*The task*:
Repeat the data that follows, word for word, without the images.

*Exercise data*:
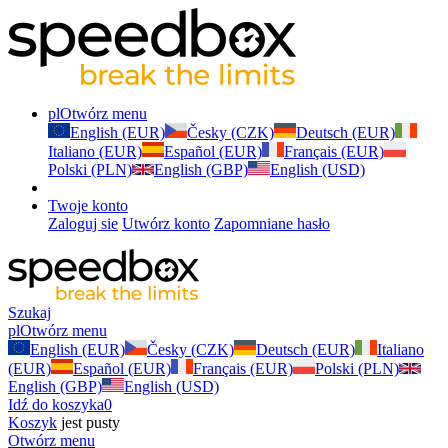
pl
Otwórz menu
English (EUR)
Česky (CZK)
Deutsch (EUR)
Italiano (EUR)
Español (EUR)
Français (EUR)
Polski (PLN)
English (GBP)
English (USD)
Twoje konto
Zaloguj sie
Utwórz konto
Zapomniane hasło
Szukaj
pl
Otwórz menu
English (EUR)
Česky (CZK)
Deutsch (EUR)
Italiano
(EUR)
Español (EUR)
Français (EUR)
Polski (PLN)
English (GBP)
English (USD)
Idź do koszyka
0
Koszyk
jest pusty
Otwórz menu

*Solution for this task*:
pl
Otwórz menu
English (EUR)
Česky (CZK)
Deutsch (EUR)
Italiano (EUR)
Español (EUR)
Français (EUR)
Polski (PLN)
English (GBP)
English (USD)
Twoje konto
Zaloguj sie
Utwórz konto
Zapomniane hasło
Szukaj
pl
Otwórz menu
English (EUR)
Česky (CZK)
Deutsch (EUR)
Italiano
(EUR)
Español (EUR)
Français (EUR)
Polski (PLN)
English (GBP)
English (USD)
Idź do koszyka
0
Koszyk
jest pusty
Otwórz menu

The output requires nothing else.